Zaskakujące badanie - PiS to bogacze. To oni płacą 500+

Mateusz Ratajczak

6 mln Polaków jest przekonanych, że program "Rodzina 500+" finansują bogatsi rodacy. 750 tys. wierzy, że pieniądze na sztandarowy program PiS pochodzą z kasy partii Jarosława Kaczyńskiego. Eksperci nie mają wątpliwości: najłatwiej wyborców kupić dużą forsą. Robią to wszystkie partie.

Wystarczą trzy kroki i kilka prostych zasad, aby uwieść Polaków. Oto gotowy przepis na obietnicę polityczną:

- Wymyśl liczbę. Dowolną. Możesz wybrać od 1 do 10.

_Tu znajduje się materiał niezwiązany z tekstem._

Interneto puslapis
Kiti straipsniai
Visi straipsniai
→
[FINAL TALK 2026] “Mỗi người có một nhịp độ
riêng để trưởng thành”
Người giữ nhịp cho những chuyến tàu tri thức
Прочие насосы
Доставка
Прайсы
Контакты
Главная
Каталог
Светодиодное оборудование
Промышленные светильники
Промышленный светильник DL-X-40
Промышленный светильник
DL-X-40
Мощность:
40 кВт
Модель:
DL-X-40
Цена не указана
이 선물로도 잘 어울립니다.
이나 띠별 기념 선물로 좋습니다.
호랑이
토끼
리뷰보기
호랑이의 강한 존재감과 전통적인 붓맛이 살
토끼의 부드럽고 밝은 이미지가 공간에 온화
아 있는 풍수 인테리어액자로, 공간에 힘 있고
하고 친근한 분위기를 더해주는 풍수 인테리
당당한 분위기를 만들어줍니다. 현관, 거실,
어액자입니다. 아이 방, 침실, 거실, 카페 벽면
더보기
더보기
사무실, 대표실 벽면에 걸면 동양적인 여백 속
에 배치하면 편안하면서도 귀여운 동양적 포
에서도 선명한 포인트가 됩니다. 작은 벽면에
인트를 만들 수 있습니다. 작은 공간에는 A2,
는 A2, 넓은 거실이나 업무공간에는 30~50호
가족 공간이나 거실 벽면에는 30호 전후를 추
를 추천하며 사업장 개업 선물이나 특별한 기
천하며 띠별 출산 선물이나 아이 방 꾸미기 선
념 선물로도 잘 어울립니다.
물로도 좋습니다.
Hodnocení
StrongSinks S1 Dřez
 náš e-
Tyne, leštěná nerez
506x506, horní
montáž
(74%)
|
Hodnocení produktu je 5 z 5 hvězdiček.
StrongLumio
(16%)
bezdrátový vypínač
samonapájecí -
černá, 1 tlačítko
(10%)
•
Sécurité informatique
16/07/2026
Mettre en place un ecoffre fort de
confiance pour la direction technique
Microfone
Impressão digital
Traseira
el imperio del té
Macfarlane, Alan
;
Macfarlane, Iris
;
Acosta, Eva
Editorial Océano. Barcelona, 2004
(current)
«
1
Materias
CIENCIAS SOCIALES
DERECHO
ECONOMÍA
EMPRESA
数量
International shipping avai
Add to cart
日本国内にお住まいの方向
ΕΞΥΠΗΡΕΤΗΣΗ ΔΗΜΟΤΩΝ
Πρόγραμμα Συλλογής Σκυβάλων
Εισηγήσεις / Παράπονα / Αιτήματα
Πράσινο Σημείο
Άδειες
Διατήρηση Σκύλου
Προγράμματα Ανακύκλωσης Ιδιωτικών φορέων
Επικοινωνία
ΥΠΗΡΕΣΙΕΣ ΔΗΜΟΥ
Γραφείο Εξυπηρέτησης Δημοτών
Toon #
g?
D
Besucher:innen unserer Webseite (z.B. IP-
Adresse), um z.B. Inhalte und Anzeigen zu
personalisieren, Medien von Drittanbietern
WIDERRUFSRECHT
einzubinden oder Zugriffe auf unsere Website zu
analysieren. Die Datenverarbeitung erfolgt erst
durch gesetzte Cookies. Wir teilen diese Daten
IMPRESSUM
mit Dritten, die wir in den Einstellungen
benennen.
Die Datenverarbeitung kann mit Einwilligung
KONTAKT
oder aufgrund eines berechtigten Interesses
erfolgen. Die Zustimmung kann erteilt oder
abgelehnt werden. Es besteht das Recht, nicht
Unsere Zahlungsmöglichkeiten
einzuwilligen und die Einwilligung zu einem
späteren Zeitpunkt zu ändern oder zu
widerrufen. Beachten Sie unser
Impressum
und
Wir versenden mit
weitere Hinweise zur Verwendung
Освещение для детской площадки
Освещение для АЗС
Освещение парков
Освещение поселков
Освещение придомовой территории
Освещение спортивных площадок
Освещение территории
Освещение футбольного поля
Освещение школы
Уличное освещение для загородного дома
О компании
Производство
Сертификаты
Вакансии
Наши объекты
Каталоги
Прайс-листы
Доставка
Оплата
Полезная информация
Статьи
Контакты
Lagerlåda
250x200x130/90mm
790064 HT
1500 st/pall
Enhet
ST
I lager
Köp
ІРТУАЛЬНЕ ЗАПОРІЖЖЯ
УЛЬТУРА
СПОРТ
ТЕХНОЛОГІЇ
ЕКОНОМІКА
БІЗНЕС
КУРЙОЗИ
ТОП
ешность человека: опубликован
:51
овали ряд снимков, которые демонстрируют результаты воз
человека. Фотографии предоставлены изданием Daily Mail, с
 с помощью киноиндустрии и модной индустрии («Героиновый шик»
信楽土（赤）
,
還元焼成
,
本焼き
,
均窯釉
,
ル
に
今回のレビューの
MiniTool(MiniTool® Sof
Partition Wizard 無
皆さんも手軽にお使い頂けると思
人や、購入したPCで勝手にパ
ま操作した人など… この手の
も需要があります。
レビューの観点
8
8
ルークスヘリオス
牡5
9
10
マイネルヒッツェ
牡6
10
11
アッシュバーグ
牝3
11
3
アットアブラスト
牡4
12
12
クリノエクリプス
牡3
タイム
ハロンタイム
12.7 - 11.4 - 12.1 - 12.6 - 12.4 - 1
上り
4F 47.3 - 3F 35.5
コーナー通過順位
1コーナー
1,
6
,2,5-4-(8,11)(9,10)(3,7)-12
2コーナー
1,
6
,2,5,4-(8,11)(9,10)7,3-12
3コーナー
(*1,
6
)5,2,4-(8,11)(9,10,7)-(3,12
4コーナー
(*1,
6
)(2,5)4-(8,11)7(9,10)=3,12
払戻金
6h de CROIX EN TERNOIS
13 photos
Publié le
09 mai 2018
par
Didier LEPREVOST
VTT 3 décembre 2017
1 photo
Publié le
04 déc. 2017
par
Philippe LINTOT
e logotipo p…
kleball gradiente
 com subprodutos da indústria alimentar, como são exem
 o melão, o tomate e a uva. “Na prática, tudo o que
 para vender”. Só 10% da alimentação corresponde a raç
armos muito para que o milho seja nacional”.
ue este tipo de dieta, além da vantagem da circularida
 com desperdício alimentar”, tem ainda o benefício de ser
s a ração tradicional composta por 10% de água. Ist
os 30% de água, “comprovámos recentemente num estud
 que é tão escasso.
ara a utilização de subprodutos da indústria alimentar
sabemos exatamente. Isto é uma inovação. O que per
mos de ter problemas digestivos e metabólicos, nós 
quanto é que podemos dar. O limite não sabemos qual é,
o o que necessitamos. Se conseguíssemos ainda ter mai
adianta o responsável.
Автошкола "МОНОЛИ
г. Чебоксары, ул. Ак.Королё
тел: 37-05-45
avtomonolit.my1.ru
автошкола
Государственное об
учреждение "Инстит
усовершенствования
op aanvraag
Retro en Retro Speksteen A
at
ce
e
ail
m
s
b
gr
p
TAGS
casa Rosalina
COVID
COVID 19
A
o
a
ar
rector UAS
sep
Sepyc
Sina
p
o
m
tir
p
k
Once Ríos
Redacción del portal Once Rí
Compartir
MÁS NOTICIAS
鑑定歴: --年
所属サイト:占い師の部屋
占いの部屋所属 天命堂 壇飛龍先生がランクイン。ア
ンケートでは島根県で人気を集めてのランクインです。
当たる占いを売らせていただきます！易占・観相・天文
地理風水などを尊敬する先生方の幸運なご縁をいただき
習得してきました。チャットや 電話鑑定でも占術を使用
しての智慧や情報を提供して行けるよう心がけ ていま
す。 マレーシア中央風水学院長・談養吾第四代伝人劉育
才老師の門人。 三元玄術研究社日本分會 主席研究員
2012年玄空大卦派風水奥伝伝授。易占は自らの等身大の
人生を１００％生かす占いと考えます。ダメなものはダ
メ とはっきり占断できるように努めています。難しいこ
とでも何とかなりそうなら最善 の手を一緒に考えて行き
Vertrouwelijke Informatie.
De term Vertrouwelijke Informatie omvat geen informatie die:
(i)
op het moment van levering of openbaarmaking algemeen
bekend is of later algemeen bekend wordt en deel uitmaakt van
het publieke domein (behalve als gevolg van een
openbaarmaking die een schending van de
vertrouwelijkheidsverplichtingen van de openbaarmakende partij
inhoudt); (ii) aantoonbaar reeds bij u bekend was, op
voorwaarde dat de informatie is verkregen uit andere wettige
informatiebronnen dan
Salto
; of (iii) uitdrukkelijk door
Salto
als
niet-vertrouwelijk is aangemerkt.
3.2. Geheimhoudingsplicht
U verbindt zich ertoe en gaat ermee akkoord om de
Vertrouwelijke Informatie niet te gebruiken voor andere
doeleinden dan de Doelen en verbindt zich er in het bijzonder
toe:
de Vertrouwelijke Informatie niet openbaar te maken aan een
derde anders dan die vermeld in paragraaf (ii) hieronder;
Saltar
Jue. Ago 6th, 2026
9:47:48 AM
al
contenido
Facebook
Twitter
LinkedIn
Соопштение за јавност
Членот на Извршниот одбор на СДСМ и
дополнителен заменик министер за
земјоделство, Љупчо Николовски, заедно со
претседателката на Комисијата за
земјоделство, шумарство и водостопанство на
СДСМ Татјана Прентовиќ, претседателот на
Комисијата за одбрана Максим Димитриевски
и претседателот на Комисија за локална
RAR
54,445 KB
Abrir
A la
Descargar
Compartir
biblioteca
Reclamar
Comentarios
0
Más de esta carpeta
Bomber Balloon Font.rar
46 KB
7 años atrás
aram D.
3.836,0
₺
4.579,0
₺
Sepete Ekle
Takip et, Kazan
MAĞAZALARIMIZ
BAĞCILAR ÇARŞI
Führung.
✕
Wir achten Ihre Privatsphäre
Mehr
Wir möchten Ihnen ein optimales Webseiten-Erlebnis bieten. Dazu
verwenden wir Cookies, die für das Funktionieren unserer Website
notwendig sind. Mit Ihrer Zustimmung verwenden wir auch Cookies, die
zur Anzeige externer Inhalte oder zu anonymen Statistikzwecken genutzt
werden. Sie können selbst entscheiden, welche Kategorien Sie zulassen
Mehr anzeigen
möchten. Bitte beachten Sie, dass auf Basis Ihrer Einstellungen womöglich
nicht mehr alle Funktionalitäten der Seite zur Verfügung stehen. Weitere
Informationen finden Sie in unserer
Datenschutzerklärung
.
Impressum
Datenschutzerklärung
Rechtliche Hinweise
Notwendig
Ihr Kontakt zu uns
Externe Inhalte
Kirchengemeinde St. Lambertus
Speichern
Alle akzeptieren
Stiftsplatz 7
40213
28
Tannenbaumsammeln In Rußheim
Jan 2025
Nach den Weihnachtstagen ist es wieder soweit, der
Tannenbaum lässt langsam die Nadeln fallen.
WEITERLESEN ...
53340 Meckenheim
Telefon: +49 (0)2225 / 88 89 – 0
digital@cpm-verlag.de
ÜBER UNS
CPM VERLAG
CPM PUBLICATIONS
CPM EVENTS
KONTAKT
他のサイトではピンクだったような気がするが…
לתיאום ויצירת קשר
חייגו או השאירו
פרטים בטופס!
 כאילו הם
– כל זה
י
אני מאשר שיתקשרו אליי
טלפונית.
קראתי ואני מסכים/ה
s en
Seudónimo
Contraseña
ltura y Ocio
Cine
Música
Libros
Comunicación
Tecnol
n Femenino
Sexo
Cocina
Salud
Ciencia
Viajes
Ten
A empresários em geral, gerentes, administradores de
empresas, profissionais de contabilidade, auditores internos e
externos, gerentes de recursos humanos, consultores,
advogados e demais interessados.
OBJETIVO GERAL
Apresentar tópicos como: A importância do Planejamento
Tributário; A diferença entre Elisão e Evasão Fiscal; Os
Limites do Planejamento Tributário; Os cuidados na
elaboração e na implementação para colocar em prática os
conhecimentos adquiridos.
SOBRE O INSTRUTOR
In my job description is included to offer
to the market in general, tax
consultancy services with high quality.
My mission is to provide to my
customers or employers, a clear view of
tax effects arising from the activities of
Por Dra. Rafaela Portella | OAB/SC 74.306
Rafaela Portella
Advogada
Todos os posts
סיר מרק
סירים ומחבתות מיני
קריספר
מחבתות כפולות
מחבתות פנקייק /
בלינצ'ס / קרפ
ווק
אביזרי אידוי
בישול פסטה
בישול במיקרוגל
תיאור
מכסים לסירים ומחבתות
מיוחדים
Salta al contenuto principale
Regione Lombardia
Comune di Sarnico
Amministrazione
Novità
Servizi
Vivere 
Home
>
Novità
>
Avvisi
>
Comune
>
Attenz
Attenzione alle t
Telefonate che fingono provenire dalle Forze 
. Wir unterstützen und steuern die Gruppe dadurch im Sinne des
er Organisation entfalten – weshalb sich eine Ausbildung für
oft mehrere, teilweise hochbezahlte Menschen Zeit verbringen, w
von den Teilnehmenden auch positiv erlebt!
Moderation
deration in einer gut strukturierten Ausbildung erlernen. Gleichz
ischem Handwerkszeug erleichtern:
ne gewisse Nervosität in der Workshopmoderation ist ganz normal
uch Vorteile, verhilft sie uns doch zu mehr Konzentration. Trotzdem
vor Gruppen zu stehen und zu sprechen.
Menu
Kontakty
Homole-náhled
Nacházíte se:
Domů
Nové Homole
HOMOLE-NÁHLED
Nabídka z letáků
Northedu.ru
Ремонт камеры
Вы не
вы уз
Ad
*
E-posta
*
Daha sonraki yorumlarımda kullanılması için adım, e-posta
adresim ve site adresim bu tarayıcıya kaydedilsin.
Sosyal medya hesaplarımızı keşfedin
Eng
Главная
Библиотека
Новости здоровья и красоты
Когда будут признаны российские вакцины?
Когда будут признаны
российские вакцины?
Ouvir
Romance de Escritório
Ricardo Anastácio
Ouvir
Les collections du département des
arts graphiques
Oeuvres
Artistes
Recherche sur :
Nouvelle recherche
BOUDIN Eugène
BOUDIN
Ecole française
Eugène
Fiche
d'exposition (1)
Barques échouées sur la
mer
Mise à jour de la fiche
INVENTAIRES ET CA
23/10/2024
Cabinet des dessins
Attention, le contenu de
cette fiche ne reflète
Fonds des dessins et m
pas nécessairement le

- Dodaj do tego miliony, miliardy, a nawet biliony złotych.

- I obiecaj. Im bardziej skomplikowany temat, tym łatwiej sprowadzić go do liczby. I licytować, licytować i jeszcze raz licytować. Obietnica sama się spełni: nie dziś to za rok, nie za rok, to za dziesięć lat.

Dbamy tylko o swój portfel

- Dlaczego życie polityczne w Polsce kręci się wokół pieniędzy? Bo to najłatwiejszy przekaz do stworzenia, a najtrudniejszy do zweryfikowania. A jednocześnie każdemu politykowi z rękawa najłatwiej wyciągnąć właśnie magiczne pieniądze niż konkretne rozwiązania - mówi Wirtualnej Polsce socjolog prof. Janusz Czapiński, wieloletni kierownik badań "Diagnoza Społeczna".

Obraz
© Forum / Prof. Janusz Czapiński. | .

- Można rozmawiać o reformach lub o pieniądzach, które rozwiążą wszystkie problemy. Każdy z nas doskonale wie, że trzy jest większe od dwóch, a pięć od czterech. I tak można się licytować w nieskończoność.

- Polacy dobrze potrafią liczyć, ile mają w portfelu. Gorzej im idzie, gdy pojawią się dodatkowe pytania – dodaje profesor. Takie jak: kto za to zapłaci i skąd politycy planują wziąć takie pieniądze.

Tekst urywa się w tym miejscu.